Exemplos recentes de momentos efervescestes não faltam. As manifestações de junho de 2013 no Brasil fermentaram discussões e alimentaram artistas e suas criações. As inquietações tornaram-se tema de mostras de pequenas galerias e espaços independentes e não saiu das ruas, onde o conceito de Artivismo ganhou força. O termo diz respeito a ações políticas e sociais realizadas por pessoas ou coletivos por meio de estratégias artísticas com objetivo de sensibilizar a sociedade e problematizar suas reivindicações. Plural em linguagens e meios, toma forma em performances, vídeos, intervenções urbanas, charges.
Veracidade e incerteza
Desdobramentos dessa vertente também foram vistos no consolidado espaço da mais recente edição da Bienal de Artes de São Paulo, ocorrida em 2016 sob o título Incerteza Viva, composta de trabalhos inspirados em questões urgentes: meio ambiente, migrações, crise política e social.
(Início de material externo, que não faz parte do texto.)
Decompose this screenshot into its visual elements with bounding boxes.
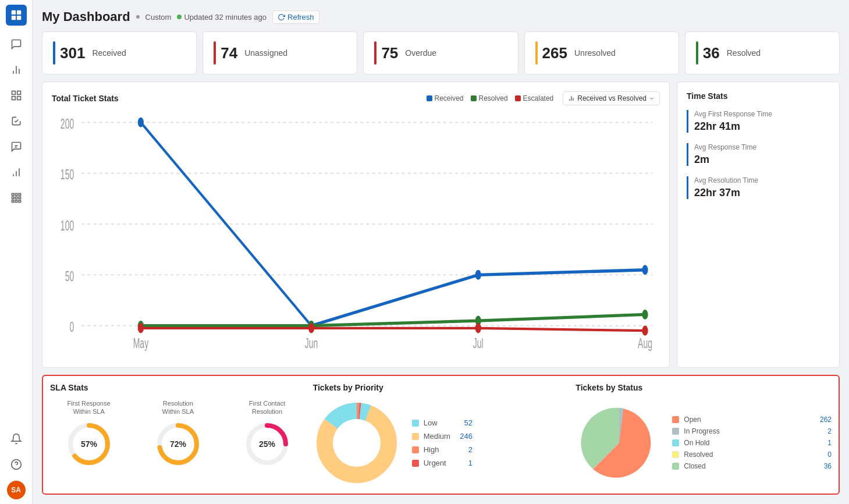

A manifestação da incerteza questiona a própria arte, exemplificada na relativização da verdade. A historiadora e crítica de arte Daniela Labra, curadora geral da 2ª edição da Frestas – Trienal de Artes (veja abaixo em Experiência crítica), diz que a noção de pós-verdade se relaciona ao momento em que vivemos. “Temos uma epidemia de fake news (notícias falsas), que nos meios de comunicação e redes digitais ganham voz mais rápido”, explica. “Nesse fluxo as opiniões são tomadas como verdades de fato e, por sua vez, o que se torna verdade socialmente está ligado aos grupos de poder, quem está na bola da vez dita o que é verdade.” Ela acrescenta que a discussão sobre arte contemporânea rompe com a ideia de verdade, e lança as perguntas: “Qual seria a verdade na arte?” e “Existem muitas verdades na arte?”.
Sem nichos
Tais questionamentos fazem parte da expansão do diálogo artístico e social. Um exemplo são abordagens sobre gênero e sexualidade no contexto da arte política, as quais dão visibilidade a realizadores que fazem uso de linguagens e plataformas diversas na intersecção entre arte, gênero e sexualidade. Na visão do antropólogo Tulio Bucchioni, não se trata de questões de nicho, mas “pautas que precisam ser trabalhadas de modo a gerar reflexividades amplas, relacionadas aos mais variados temas”. Segundo o pesquisador, cabe à arte contemporânea e aos artistas não só tematizar essas questões, “mas se debruçarem sobre elas, interrogando-as para produzirem saberes e insights complexos e provocativos”.
Experiência crítica
Mostra apresenta o trabalho de 60 artistas sobre o tema Entre Pós-Verdades e Acontecimentos
A 2ª Edição de Frestas – Trienal de Artes: Entre Pós-Verdades e Acontecimentos, que acontece de 12 de agosto a 3 de dezembro no Sesc Sorocaba, no interior de São Paulo, também se desdobrará pela região, por meio de instalações em prédios históricos, comércios e espaços públicos da cidade.
O evento reúne propostas de 60 artistas brasileiros e estrangeiros e apresentará cerca de 160 obras, entre projetos comissionados, performances, obras para a internet, residências artísticas e intervenções urbanas. Completam a programação conferências, debates, oficinas, vivências, espetáculo de teatro e show musical.
Para a pesquisadora e crítica de arte Daniela Labra, responsável pela curadoria da trienal, a exposição trata da impossibilidade de definição da verdade nos discursos artísticos e em setores da sociedade. “A exposição se pretende viva, sendo um experimento para a educação, construção de novos olhares e formação de público. Queremos oferecer às pessoas experiências críticas, de pensamento e sensoriais”, enumera Daniela.
Os selecionados para esta edição apresentam trabalhos que representam a soma criativa e questionadora de artistas brasileiros e estrangeiros vindos da Alemanha, Argentina, Áustria, Cuba, Espanha, Estados Unidos, França, Grã-Bretanha, Guatemala, Japão, México e Peru. Entre os participantes estão o coletivo Guerrilla Girls, Francesca Woodman, Wanda Pimentel, Daniel Senise, André Komatsu e Héctor Zamora.
A programação educativa será tão diversa quanto a própria Trienal, oferecendo biblioteca com livros relacionados ao tema da exposição, formação com professores da rede pública e visitas mediadas.